Padma Shri Manjamma Jogati: Transgender Folk Artiste Married To A Goddess


Padma Shri Manjamma Jogati: Transgender Folk Artiste Married To A Goddess

Amid all her hardship, Manjamma Jogati mastered the Jogati Nritya and Janapada songs.


The list of Padma awards recipients this year includes a transgender from Karnataka who has over the past many decades practised and single-handedly popularised rural folk arts. For Manjamma Jogathi, the Padma Shri comes after decades of social and financial struggle. Overcoming personal odds, Manjavva Jogati, as she would be called in Karnataka, held aloft the cause of these art forms, especially the Jogati Nritya and Janapada songs, practiced in rural Karnataka, Maharashtra, and parts of Andhra Pradesh.

To a congratulatory message on Twitter, she replied today saying: “Human is human; there are no lesser human beings. Art is Art; there are no lesser Art/Artists…For many like me – Art itself is Life!”

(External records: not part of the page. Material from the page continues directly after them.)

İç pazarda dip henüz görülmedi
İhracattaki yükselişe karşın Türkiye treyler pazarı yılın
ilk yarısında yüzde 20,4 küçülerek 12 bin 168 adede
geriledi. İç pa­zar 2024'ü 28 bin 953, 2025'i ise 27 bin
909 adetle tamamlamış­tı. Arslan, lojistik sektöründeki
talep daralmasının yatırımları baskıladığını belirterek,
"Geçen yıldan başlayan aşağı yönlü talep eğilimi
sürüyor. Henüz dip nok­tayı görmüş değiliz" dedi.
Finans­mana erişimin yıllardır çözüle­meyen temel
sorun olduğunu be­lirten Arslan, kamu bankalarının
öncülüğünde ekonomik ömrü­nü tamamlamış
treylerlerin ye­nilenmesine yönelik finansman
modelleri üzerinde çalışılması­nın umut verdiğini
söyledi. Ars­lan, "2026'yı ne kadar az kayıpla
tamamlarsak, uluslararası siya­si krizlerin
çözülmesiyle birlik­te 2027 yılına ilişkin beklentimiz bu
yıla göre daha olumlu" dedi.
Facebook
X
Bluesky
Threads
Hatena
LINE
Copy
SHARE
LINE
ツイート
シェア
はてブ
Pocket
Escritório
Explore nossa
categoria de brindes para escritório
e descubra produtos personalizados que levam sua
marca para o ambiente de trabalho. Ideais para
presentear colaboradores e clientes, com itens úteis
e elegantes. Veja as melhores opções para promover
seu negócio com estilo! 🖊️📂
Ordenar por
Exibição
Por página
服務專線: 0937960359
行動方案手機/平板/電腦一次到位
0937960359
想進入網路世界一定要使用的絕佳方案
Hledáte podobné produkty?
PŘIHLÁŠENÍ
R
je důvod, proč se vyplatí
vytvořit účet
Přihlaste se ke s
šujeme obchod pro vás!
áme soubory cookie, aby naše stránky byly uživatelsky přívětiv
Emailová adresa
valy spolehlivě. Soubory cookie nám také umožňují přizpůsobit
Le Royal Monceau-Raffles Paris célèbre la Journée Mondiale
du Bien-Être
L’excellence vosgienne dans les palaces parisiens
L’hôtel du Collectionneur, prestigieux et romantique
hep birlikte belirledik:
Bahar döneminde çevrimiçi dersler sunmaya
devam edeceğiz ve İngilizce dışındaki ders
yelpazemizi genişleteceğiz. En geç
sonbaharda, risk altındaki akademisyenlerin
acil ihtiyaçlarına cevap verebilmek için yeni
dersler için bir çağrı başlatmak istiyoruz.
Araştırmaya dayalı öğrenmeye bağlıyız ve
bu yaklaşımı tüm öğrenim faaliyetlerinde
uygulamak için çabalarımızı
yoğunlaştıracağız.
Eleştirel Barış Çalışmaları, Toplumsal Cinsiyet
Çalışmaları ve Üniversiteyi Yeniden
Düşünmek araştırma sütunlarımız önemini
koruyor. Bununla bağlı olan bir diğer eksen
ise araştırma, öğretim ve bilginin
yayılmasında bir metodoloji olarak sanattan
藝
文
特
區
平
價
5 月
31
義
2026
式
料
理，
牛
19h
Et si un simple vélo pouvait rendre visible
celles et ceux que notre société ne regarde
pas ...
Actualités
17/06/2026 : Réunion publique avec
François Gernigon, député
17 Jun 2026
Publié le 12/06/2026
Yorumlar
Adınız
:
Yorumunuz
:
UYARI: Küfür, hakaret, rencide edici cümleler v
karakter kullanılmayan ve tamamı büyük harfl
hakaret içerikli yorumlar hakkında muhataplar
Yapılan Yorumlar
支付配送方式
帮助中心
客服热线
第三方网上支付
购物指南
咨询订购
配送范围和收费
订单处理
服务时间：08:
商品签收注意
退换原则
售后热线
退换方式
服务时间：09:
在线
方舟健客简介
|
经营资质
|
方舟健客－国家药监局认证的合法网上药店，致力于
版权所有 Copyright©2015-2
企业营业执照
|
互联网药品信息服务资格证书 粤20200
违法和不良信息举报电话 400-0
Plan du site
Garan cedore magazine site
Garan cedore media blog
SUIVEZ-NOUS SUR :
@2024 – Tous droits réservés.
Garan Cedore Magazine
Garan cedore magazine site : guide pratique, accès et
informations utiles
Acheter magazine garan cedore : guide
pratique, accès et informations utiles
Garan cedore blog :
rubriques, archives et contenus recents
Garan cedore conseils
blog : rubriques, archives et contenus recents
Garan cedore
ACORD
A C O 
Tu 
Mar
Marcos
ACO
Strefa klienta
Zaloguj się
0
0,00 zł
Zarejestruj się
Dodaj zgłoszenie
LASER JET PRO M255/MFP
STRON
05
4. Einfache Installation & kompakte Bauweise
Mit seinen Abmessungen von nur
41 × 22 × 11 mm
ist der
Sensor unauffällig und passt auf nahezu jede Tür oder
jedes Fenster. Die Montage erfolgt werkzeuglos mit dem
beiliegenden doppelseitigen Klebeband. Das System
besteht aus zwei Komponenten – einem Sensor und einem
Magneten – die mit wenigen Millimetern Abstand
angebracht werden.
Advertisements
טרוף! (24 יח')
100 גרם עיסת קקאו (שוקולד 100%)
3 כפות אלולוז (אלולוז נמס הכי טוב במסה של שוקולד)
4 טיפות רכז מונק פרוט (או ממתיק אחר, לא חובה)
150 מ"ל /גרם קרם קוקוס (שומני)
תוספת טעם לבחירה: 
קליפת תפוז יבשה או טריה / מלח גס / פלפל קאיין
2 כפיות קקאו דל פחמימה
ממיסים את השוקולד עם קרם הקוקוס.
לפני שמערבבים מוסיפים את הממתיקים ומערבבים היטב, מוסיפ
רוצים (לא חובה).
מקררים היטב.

Now in her early 60s, Manjamma Jogati, originally named Manjunath Shetty by her parents, began to identify as a woman in her teens. Her family from Ballari district then disowned her by making her part of a transgender community in rural Deccan that reveres the fiery Goddess Renuka Yellamma. Members of this community are considered married to the goddess. The community’s lifestyle and the plight of its members were highlighted in the national award-winning 2009 Marathi movie Jogwa, starring Upendra Limaye and Mukta Barve.

Amid all her hardship – poverty, social exclusion, and even rape – however, Manjamma Jogati mastered, among other art forms, the Jogati Nritya and Janapada songs, Kannada language sonnets in praise of various female deities.